Célia
Mon histoire avec le pénis commence vers mes 6-7 ans. Un garçon venait tous les soirs chez moi, ma mère l’aidant à faire ses devoirs. Quand nous avions fini, nous jouiions dans ma chambre en attendant que sa mère vienne le chercher. Il choisissait toujours le jeu, c’était Tarzan, le jeu. Et Tarzan, la nuit, il faisait l’amour. Dans son jeu c’était tout l’temps la nuit. Alors il me déshabillait, se déshabillait et se frottait contre moi. Je n’disais rien et j’attendais. Pendant ces moments je n’regardais jamais son pénis. Je le sentais contre moi mais j’e n’en ai pourtant pas de souvenirs précis, ma mémoire s’est appliquée à tout effacer. Je n’en ai jamais parlé. Je n’avais pas d’image précise d’un pénis alors je me l’imaginais. Ce petit « jeu » a duré jusqu’à mes 11 ans. Assez longtemps pour que le pénis devienne pour moi l’objet de domination. Si le garçon choisissait le jeu, que moi je n’savais pas protester c’était bien qu’il dominait. La différence entre lui et moi c’était son sexe. Evident donc que le sexe masculin permette la domination.

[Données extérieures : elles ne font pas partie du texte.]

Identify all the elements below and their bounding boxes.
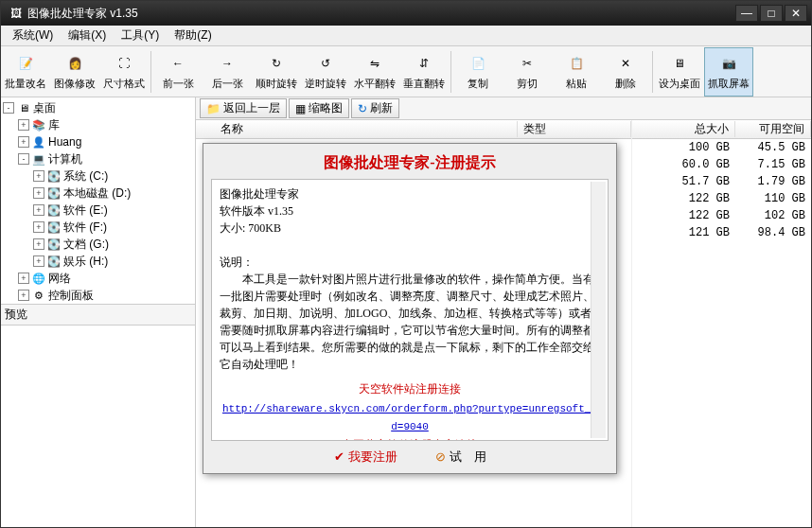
trial-button[interactable]: ⊘试 用: [435, 449, 486, 466]
preview-label: 预览: [1, 304, 195, 325]
refresh-icon: ↻: [358, 102, 367, 115]
expander[interactable]: +: [18, 273, 29, 284]
folder-tree: -🖥桌面+📚库+👤Huang-💻计算机+💽系统 (C:)+💽本地磁盘 (D:)+…: [1, 97, 195, 304]
node-icon: 💽: [46, 254, 62, 269]
tb-copy-button[interactable]: 📄复制: [453, 47, 503, 97]
tree-item[interactable]: +⚙控制面板: [3, 287, 193, 304]
menu-edit[interactable]: 编辑(X): [61, 26, 114, 45]
sidebar: -🖥桌面+📚库+👤Huang-💻计算机+💽系统 (C:)+💽本地磁盘 (D:)+…: [1, 97, 196, 527]
menu-tools[interactable]: 工具(Y): [114, 26, 167, 45]
flip-v-icon: ⇵: [413, 52, 435, 75]
tb-back-button[interactable]: ←前一张: [153, 47, 203, 97]
expander[interactable]: +: [33, 221, 44, 233]
tree-item[interactable]: -💻计算机: [3, 150, 193, 167]
tree-item[interactable]: +🌐网络: [3, 270, 193, 287]
menubar: 系统(W) 编辑(X) 工具(Y) 帮助(Z): [1, 26, 811, 46]
dlg-desc-head: 说明：: [220, 254, 600, 271]
close-button[interactable]: ✕: [785, 5, 807, 22]
expander[interactable]: +: [33, 238, 44, 250]
col-name[interactable]: 名称: [215, 121, 518, 137]
node-icon: 💻: [31, 151, 46, 167]
node-icon: 💽: [46, 202, 62, 218]
expander[interactable]: -: [18, 153, 29, 165]
link1-title: 天空软件站注册连接: [220, 380, 600, 397]
back-icon: ←: [167, 52, 189, 75]
node-icon: 👤: [31, 134, 46, 150]
tree-item[interactable]: +💽本地磁盘 (D:): [3, 185, 193, 202]
expander[interactable]: -: [3, 102, 14, 114]
thumb-button[interactable]: ▦缩略图: [289, 98, 349, 118]
tree-item[interactable]: +💽娱乐 (H:): [3, 253, 193, 270]
up-button[interactable]: 📁返回上一层: [200, 98, 287, 118]
delete-icon: ✕: [614, 52, 637, 75]
menu-system[interactable]: 系统(W): [5, 26, 61, 45]
tb-face-button[interactable]: 👩图像修改: [50, 47, 99, 97]
desktop-icon: 🖥: [668, 52, 691, 75]
disk-row[interactable]: 122 GB102 GB: [632, 207, 811, 224]
dlg-info2: 软件版本 v1.35: [220, 202, 600, 220]
tb-flip-h-button[interactable]: ⇋水平翻转: [350, 47, 399, 97]
app-icon: 🖼: [9, 6, 24, 21]
expander[interactable]: +: [33, 204, 44, 216]
disk-row[interactable]: 122 GB110 GB: [632, 190, 811, 207]
tb-desktop-button[interactable]: 🖥设为桌面: [655, 47, 704, 97]
tree-item[interactable]: +💽文档 (G:): [3, 236, 193, 253]
maximize-button[interactable]: □: [760, 5, 783, 22]
tree-item[interactable]: +💽软件 (E:): [3, 202, 193, 219]
check-icon: ✔: [334, 449, 344, 465]
tb-capture-button[interactable]: 📷抓取屏幕: [704, 47, 753, 97]
disk-row[interactable]: 51.7 GB1.79 GB: [632, 173, 811, 190]
preview-pane: [1, 325, 195, 528]
tree-item[interactable]: -🖥桌面: [3, 99, 193, 116]
expander[interactable]: +: [33, 170, 44, 182]
tb-forward-button[interactable]: →后一张: [203, 47, 252, 97]
disk-row[interactable]: 60.0 GB7.15 GB: [632, 156, 811, 173]
register-button[interactable]: ✔我要注册: [334, 449, 397, 466]
tree-item[interactable]: +📚库: [3, 116, 193, 133]
expander[interactable]: +: [33, 255, 44, 267]
rot-cw-icon: ↻: [265, 52, 288, 75]
disk-list: 总大小 可用空间 100 GB45.5 GB60.0 GB7.15 GB51.7…: [631, 120, 811, 527]
tb-rot-cw-button[interactable]: ↻顺时旋转: [252, 47, 301, 97]
col-total[interactable]: 总大小: [632, 121, 735, 137]
node-icon: 💽: [46, 185, 62, 201]
copy-icon: 📄: [467, 52, 489, 75]
col-type[interactable]: 类型: [518, 121, 631, 137]
scrollbar[interactable]: [591, 182, 606, 438]
window-title: 图像批处理专家 v1.35: [27, 6, 735, 22]
tree-item[interactable]: +👤Huang: [3, 133, 193, 150]
node-icon: 💽: [46, 220, 62, 235]
rename-icon: 📝: [14, 52, 37, 75]
col-free[interactable]: 可用空间: [735, 121, 811, 137]
link2-title: 中国共享软件注册中心连接: [220, 436, 600, 441]
menu-help[interactable]: 帮助(Z): [167, 26, 219, 45]
tb-delete-button[interactable]: ✕删除: [601, 47, 650, 97]
tb-rot-ccw-button[interactable]: ↺逆时旋转: [301, 47, 350, 97]
clock-icon: ⊘: [435, 449, 446, 465]
up-icon: 📁: [206, 102, 221, 115]
expander[interactable]: +: [18, 290, 29, 301]
expander[interactable]: +: [33, 187, 44, 199]
link1-url[interactable]: http://shareware.skycn.com/orderform.php…: [222, 403, 597, 432]
register-dialog: 图像批处理专家-注册提示 图像批处理专家 软件版本 v1.35 大小: 700K…: [203, 143, 617, 474]
disk-row[interactable]: 100 GB45.5 GB: [632, 139, 811, 156]
tree-item[interactable]: +💽系统 (C:): [3, 167, 193, 185]
tb-flip-v-button[interactable]: ⇵垂直翻转: [399, 47, 449, 97]
node-icon: 💽: [46, 168, 62, 184]
disk-row[interactable]: 121 GB98.4 GB: [632, 224, 811, 241]
minimize-button[interactable]: —: [735, 5, 758, 22]
sub-toolbar: 📁返回上一层 ▦缩略图 ↻刷新: [196, 97, 811, 120]
tb-paste-button[interactable]: 📋粘贴: [552, 47, 601, 97]
capture-icon: 📷: [717, 52, 740, 75]
refresh-button[interactable]: ↻刷新: [351, 98, 399, 118]
tree-item[interactable]: +💽软件 (F:): [3, 219, 193, 236]
dlg-desc: 本工具是一款针对图片照片进行批量修改的软件，操作简单方便。当有一批图片需要处理时…: [220, 271, 600, 373]
tb-cut-button[interactable]: ✂剪切: [503, 47, 552, 97]
tb-resize-button[interactable]: ⛶尺寸格式: [99, 47, 149, 97]
node-icon: 📚: [31, 117, 46, 132]
node-icon: 💽: [46, 237, 62, 252]
expander[interactable]: +: [18, 136, 29, 148]
flip-h-icon: ⇋: [363, 52, 386, 75]
tb-rename-button[interactable]: 📝批量改名: [1, 47, 50, 97]
expander[interactable]: +: [18, 119, 29, 131]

A partir de ce moment la j’ai souhaité plus que tout avoir un pénis. C’était pour moi un jouet indispensable. C’est aussi à cette époque que j’ai décidé que jamais personne ne me pénétrerait. Je voulais etre un homme. J’était persuadée que la nature s’était trompée, que mon corps ne me correspondait pas. Le pénis est devenu une obsession, je n’pensais plus qu’à lui. Pourtant je n’en avais jamais vu. Je m’imaginais alors un genre de tuyau plutot long qui se tordait comme on le souhaitait. C’est là que mon imagination s’est mise à fabriquer de nombreuses histoires de petits garçons dont le pénis était « multifonction ». J’avais alors 8 ou 9 ans. Dans ces histoires les garçons dominaient car grace à leur sexe, ils étaient capables de nombreuses choses que les filles ne pouvaient pas faire. Ils les aidaient alors. Leur sexe était dans mon esprit réellement grand à cette époque. Ils pouvaient meme les nouer sur eux même et ce sans aucune douleur.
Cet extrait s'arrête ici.